En esta línea, una de las actividades más destacadas de la primera edición de la F.L.I.A fue una charla a cargo de los extrabajadores de la emblemática Editorial Bruguera, que fueron prejubilados y ahora tienen la voluntad de crear un museo donde poder exponer la historia y la memoria de una empresa que fue eje central para el barrio del Coll. Otras actividades fueron una charla de l’Automàtica y un taller infantil impartido por el colectivo Pim Tam Pon. La programación prevista para este año refuerza esta línea de visibilización de iniciativas que planteen alternativas al status quo dominante. Por ahora han anunciado la presentación de I Visqueren Felices: relats de lesbianes, raretes i desviades, un proyecto editado por Pol·len que compila cuentos donde aparecen personajes lésbicos y que, a diferencia de los habituales relatos e historias en las que se caracteriza a lesbianas, tienen un final feliz. También está previsto un taller infantil de edición artesanal con material reciclado a cargo de las Pensaré Cartoneras, la presentación del proyecto editorial Artefakte y una charla sobre el Laboratorio de serigrafía ambulante: dibrujismos (sic), nomadismos y reciclaje, que versa sobre las metodologías experimentales de estampación textil. Asimismo, también desean proyectar algunos documentales sobre autoedición y quieren que alguien que haya vivido la historia del Forat venga a explicar su historia, si bien al cierre de estas líneas estas últimas actividades no estaban totalmente confirmadas.

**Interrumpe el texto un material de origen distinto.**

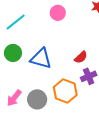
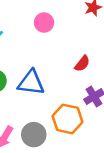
red semicircle: (81, 57) -> (82, 64), moved

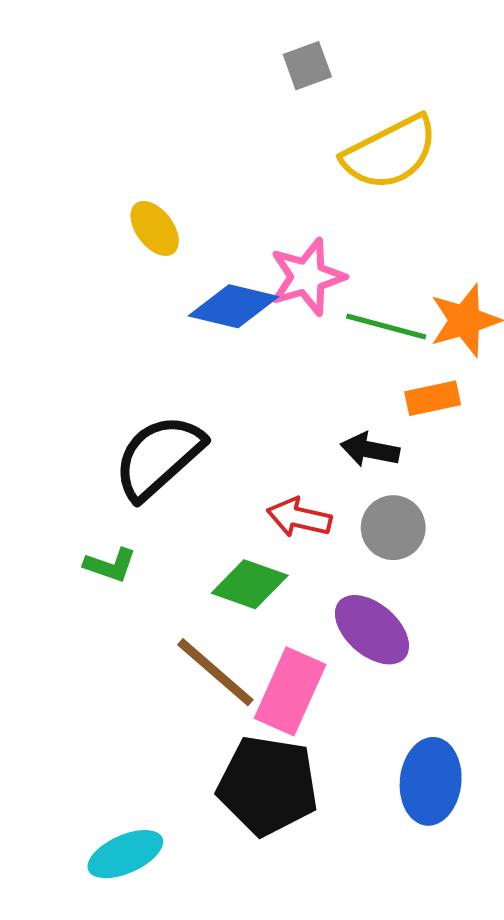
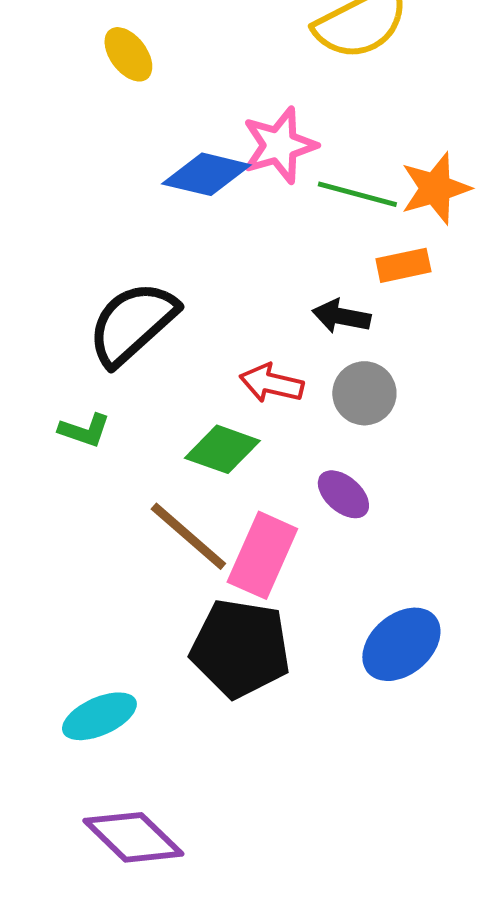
yellow ellipse: (155, 228) -> (128, 54), moved
purple ellipse: (372, 630) -> (343, 494), size x0.7
blue ellipse: (431, 781) -> (401, 644), turned 44

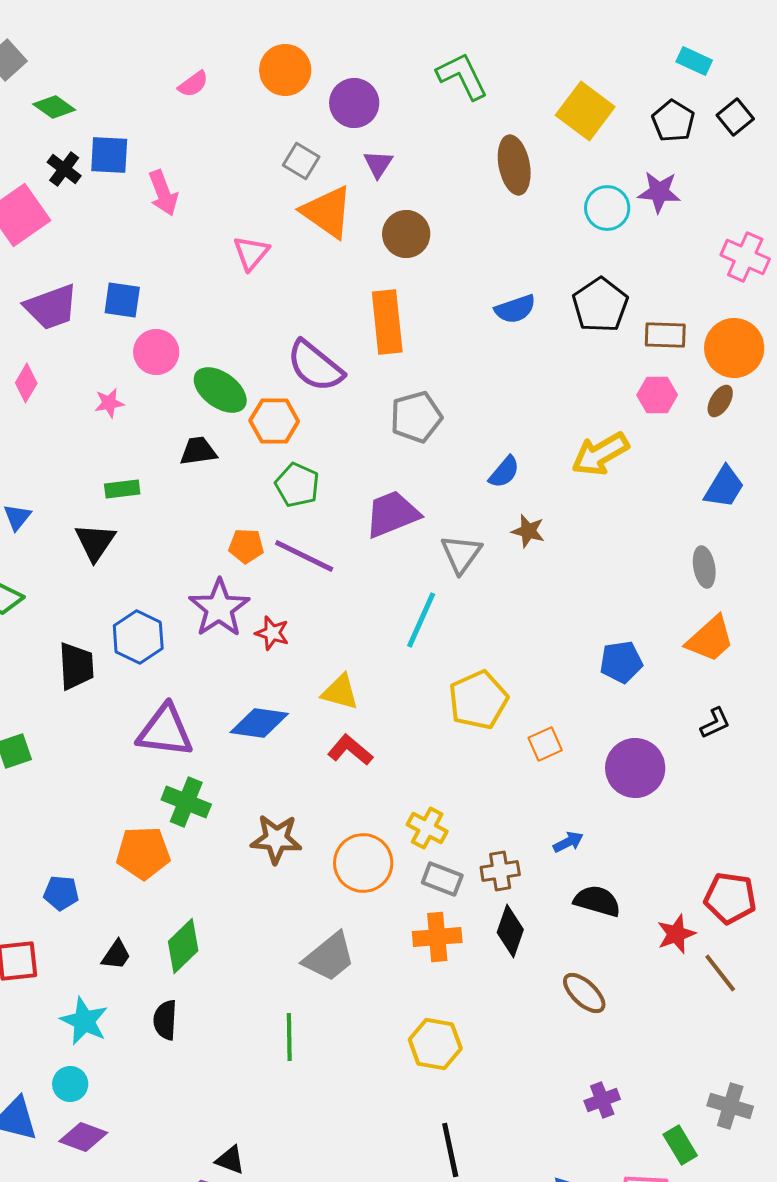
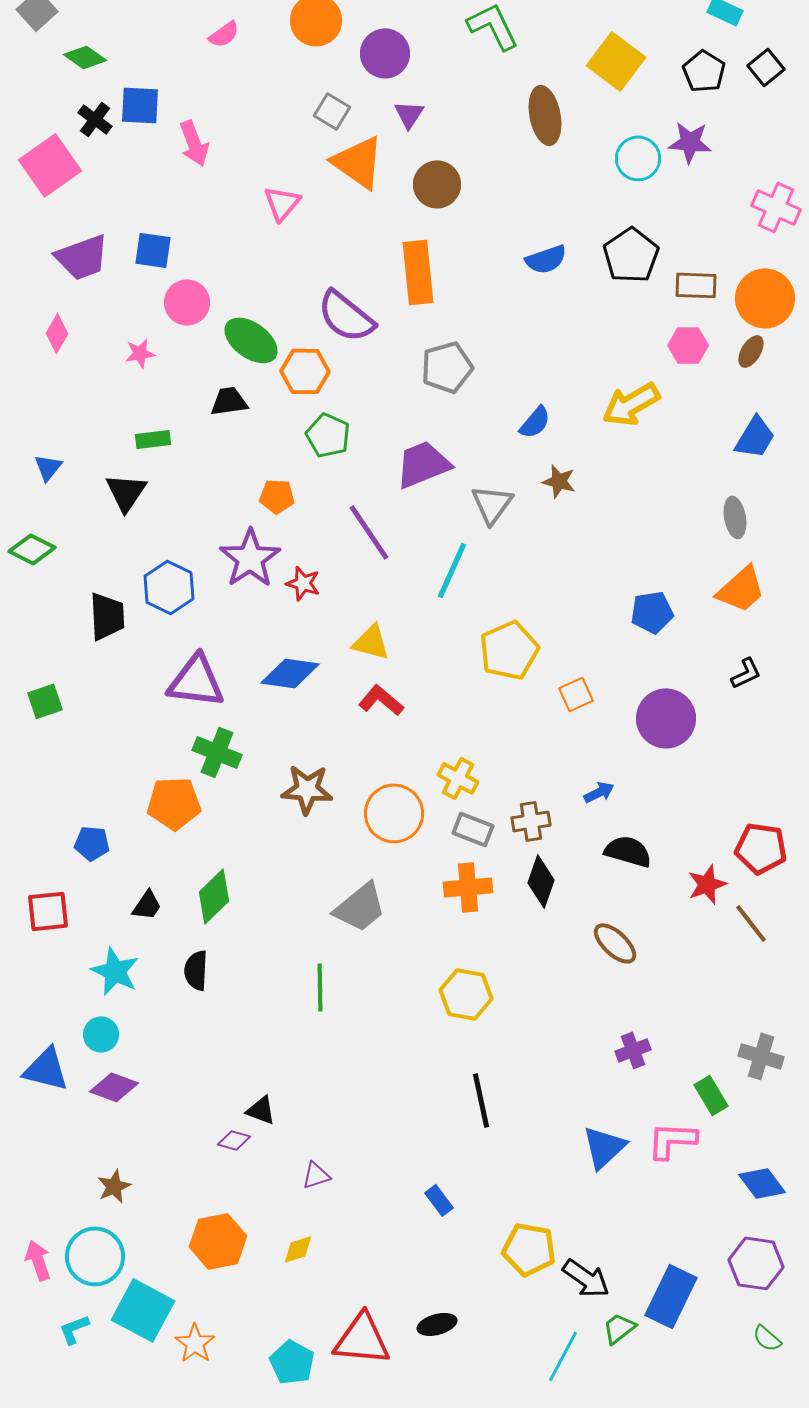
purple line: (304, 556) -> (369, 532), moved, turned 30

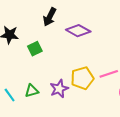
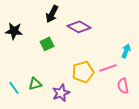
green square: (35, 49) -> (47, 44), moved
purple star: (59, 89) -> (61, 93), moved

Usar los espacios les ha supuesto más problemas de los previstos y las regulaciones de la ciudad han hecho imposible que pudieran llevar algunos de sus planes a cabo. “El año pasado nuestra intención era, siguiendo el modelo de la FLIA de Buenos Aires que te comentaba, llegar a un sitio y montar el tenderete y adelante (…) al final, después de hablar con la asociación de vecinos, la directora del distrito nos dio el permiso casi sin que lo pidiéramos, pero este año en el Forat de la Vergonya nos dijeron que nos olvidáramos, porque en el centro es imposible mover un dedo sin pedir permiso”, desgrana Alba. “Este año, las asambleas del barrio y el Centro Cívico nos dijeron que si colaboramos con ellas teníamos que hacerlo. También nos daba mucho miedo (lo que les pasara a) los participantes. Si me pillan a mí, me jodo yo, pero involucrar a terceros es un problema mucho más complejo”, explica Raúl. Las inconveniencias que tienen que sortear este tipo de iniciativas son numerosas, ya que, explican, no se pueden vender ni bebidas alcohólicas ni comida en la calle. Algo que supone un escollo, puesto que la feria, financiada del bolsillo de las organizadoras a partir de un bote común, se sustenta a partir de los ingresos por comida y bebida. “El año pasado tuvimos un superávit de 3 euros y 800 latas de Fanta de limón (risas). Nuestro objetivo es reinvertir lo ganado y poder pagar el viaje a algunos colectivos y darles estancia en nuestras casa”, comentan.

A pesar de que las vallas y las trabas persisten, tienen claro el prototipo que quieren seguir: “Lo que no queremos es financiación privada ni del ayuntamiento (..:) Con la F.L.I.A era interesante entrar en conflicto con el modelo Barcelona. Ahí está el tema”, incide Alba, “al final lo que promovemos es la autogestión y nos centramos más en el cómo que en el qué, aunque el qué sea muy importante”. “(Queremos) ser autosuficientes”, remata Raúl.